Like in the book, Mae is driven to know everything about The Circle and aspires to change the world through its innovations. But fans of the book will find some major tweaks in the movie version. A big one taken out is the love triangle Mae has in the book with fellow Circle employees Francis and the mysterious Kalden.
Instead, the roles were combined into the character of Ty in the movie, played by John Boyega (“Star Wars: The Force Awakens”). Though Ty and Mae seems to have a romantic chemistry, he has more of the Kalden character in him, as Ty is the off-the-grid former wunderkind at the company that reveals to Mae the dark secrets of The Circle.
Ponsoldt said the Francis character was in early drafts of the script, but was lifted as he didn’t feel central to Mae’s evolution at The Circle.
“It felt like to properly do justice to that love triangle you would have been another 45 minutes of screen time,” Ponsoldt said. “There would have been a totally valid movie that focuses on that, but I think the idea of privacy and surveillance are central to the novel and I wanted to explore that.”

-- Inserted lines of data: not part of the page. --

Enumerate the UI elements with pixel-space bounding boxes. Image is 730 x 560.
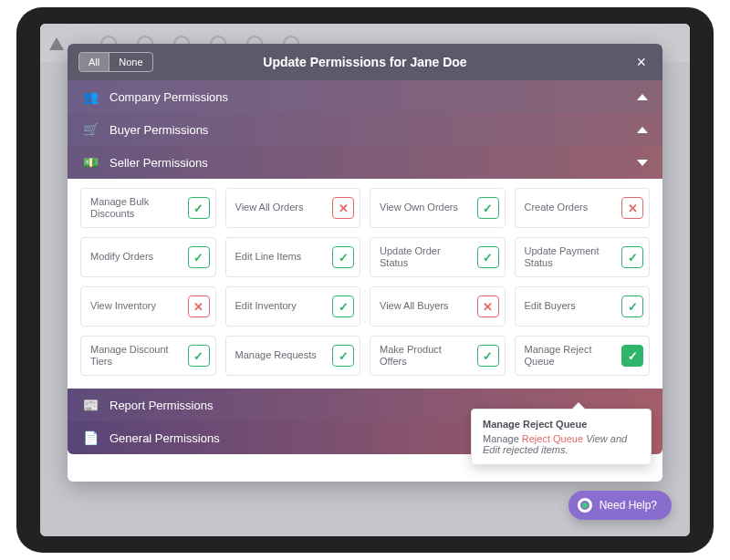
permission-label: Edit Line Items: [235, 251, 333, 263]
permission-label: Edit Buyers: [525, 300, 622, 312]
tablet-frame: Keala Ferreira Admin All None Update Per…: [16, 7, 714, 553]
permission-item: Update Payment Status✓: [515, 237, 651, 277]
permission-item: Create Orders✕: [515, 188, 651, 228]
permission-toggle-on[interactable]: ✓: [332, 296, 354, 317]
permission-item: Update Order Status✓: [370, 237, 506, 277]
permission-toggle-off[interactable]: ✕: [477, 296, 499, 317]
permission-toggle-on[interactable]: ✓: [332, 345, 354, 367]
permission-item: Manage Requests✓: [225, 336, 361, 376]
cart-icon: 🛒: [82, 122, 99, 137]
permission-toggle-on[interactable]: ✓: [477, 345, 499, 367]
permission-label: Update Order Status: [380, 245, 477, 269]
permission-toggle-on[interactable]: ✓: [332, 246, 354, 268]
permission-label: View Own Orders: [380, 202, 477, 213]
report-icon: 📰: [82, 398, 99, 412]
select-all-button[interactable]: All: [79, 53, 109, 71]
permission-item: Edit Buyers✓: [515, 286, 651, 327]
permission-label: Manage Requests: [235, 349, 333, 361]
section-label: General Permissions: [110, 431, 220, 445]
section-label: Buyer Permissions: [110, 123, 208, 137]
tooltip-title: Manage Reject Queue: [483, 419, 640, 430]
permission-label: Make Product Offers: [380, 344, 477, 368]
buyer-permissions-header[interactable]: 🛒 Buyer Permissions: [68, 113, 662, 146]
permission-label: Manage Discount Tiers: [90, 344, 188, 368]
chevron-up-icon: [637, 127, 648, 133]
permission-label: View All Orders: [235, 202, 333, 213]
permission-item: Manage Bulk Discounts✓: [80, 188, 216, 228]
permission-item: Modify Orders✓: [80, 237, 216, 277]
permission-label: View Inventory: [90, 300, 188, 312]
users-icon: 👥: [82, 89, 99, 104]
document-icon: 📄: [82, 430, 99, 445]
need-help-label: Need Help?: [600, 499, 657, 512]
permission-item: View Own Orders✓: [370, 188, 506, 228]
section-label: Company Permissions: [110, 90, 228, 104]
permission-toggle-on[interactable]: ✓: [188, 197, 210, 219]
permission-item: Make Product Offers✓: [370, 336, 506, 376]
need-help-button[interactable]: Need Help?: [568, 491, 672, 520]
permission-toggle-on[interactable]: ✓: [477, 197, 499, 219]
close-button[interactable]: ×: [631, 50, 652, 74]
permission-label: Manage Reject Queue: [525, 344, 622, 368]
close-icon: ×: [636, 53, 646, 71]
section-label: Report Permissions: [110, 399, 213, 412]
company-permissions-header[interactable]: 👥 Company Permissions: [68, 80, 662, 113]
permission-label: Update Payment Status: [525, 245, 622, 269]
permission-toggle-off[interactable]: ✕: [332, 197, 354, 219]
seller-permissions-header[interactable]: 💵 Seller Permissions: [68, 146, 662, 179]
permission-item: Edit Line Items✓: [225, 237, 361, 277]
permissions-modal: All None Update Permissions for Jane Doe…: [68, 44, 662, 482]
seller-permissions-grid: Manage Bulk Discounts✓View All Orders✕Vi…: [68, 179, 662, 389]
permission-toggle-on[interactable]: ✓: [621, 296, 643, 317]
permission-toggle-on[interactable]: ✓: [621, 246, 643, 268]
permission-item: View Inventory✕: [80, 286, 216, 327]
permission-item: Manage Reject Queue✓: [515, 336, 651, 376]
permission-label: Create Orders: [525, 202, 622, 213]
modal-title: Update Permissions for Jane Doe: [68, 55, 662, 69]
modal-header: All None Update Permissions for Jane Doe…: [68, 44, 662, 80]
chevron-up-icon: [637, 94, 648, 100]
permission-item: Manage Discount Tiers✓: [80, 336, 216, 376]
permission-item: Edit Inventory✓: [225, 286, 361, 327]
permission-item: View All Orders✕: [225, 188, 361, 228]
section-label: Seller Permissions: [110, 156, 208, 170]
permission-toggle-off[interactable]: ✕: [621, 197, 643, 219]
permission-toggle-on[interactable]: ✓: [621, 345, 643, 367]
permission-toggle-off[interactable]: ✕: [188, 296, 210, 317]
permission-label: Modify Orders: [90, 251, 188, 263]
permission-label: Edit Inventory: [235, 300, 333, 312]
permission-item: View All Buyers✕: [370, 286, 506, 327]
screen: Keala Ferreira Admin All None Update Per…: [40, 24, 690, 536]
select-all-none-toggle: All None: [78, 52, 153, 72]
status-dot-icon: [578, 498, 592, 513]
permission-toggle-on[interactable]: ✓: [477, 246, 499, 268]
money-icon: 💵: [82, 155, 99, 170]
permission-label: Manage Bulk Discounts: [90, 196, 188, 220]
permission-toggle-on[interactable]: ✓: [188, 345, 210, 367]
tooltip-body: Manage Reject Queue View and Edit reject…: [483, 433, 640, 455]
select-none-button[interactable]: None: [109, 53, 151, 71]
permission-toggle-on[interactable]: ✓: [188, 246, 210, 268]
tooltip-highlight: Reject Queue: [522, 433, 583, 444]
permission-label: View All Buyers: [380, 300, 477, 312]
permission-tooltip: Manage Reject Queue Manage Reject Queue …: [471, 409, 652, 465]
chevron-down-icon: [637, 160, 648, 166]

To do that, Ponsoldt also changed the tone of the ending. In the book, Mae comes off as unsympathetic about how the ideas she’s come up with about The Circle imposing on people’s privacy, even those close to her, have led to disastrous results. The movie gives a more hopeful ending.
“I love the ending in the book and in adapting there were a lot of conversations with Dave and with Emma, and it was a feeling that if the audience feels that Mae is purely evil then it becomes too binary or some propaganda film,” Ponsoldt said. “I’m not technophobic, I don’t think technology is inherently bad, I think technology is great. My issue is more with the companies that are bringing us all that great stuff. Why do they have to collect, store, and perhaps monetise our private information? That was the spirit that we wanted to have with the movie and of Emma’s character at the end. She means well, I think, to the very end.”
Ponsoldt wrote the script on spec soon after completing his acclaimed 2015 movie “The End of the Tour.” Following numerous conversations with Eggers, in which Ponsoldt said the author encouraged him to tweak his story for it to work on screen, Tom Hanks and his production company Playtone came on board and helped get the project off the ground.
Ponsoldt is not the first or last writer-director who made sacrifices from a book he loves to get it on screen. But he believes the core of what Eggers tried to get across in book form is in the movie.
“For me, Mae is in many ways the future of where technology is going and we like disrupters coming along and changing the status quo, but it’s also not always for the better,” Ponsoldt said. “I think we can certainly see that with the elections in the UK and the US in the past year, where outside forces disrupt things to disastrous effects. I think the ending of the movie has an ambiguity and one hopes for the best and believes that youthfulness and idealism will make things better, but it doesn’t always work that way.”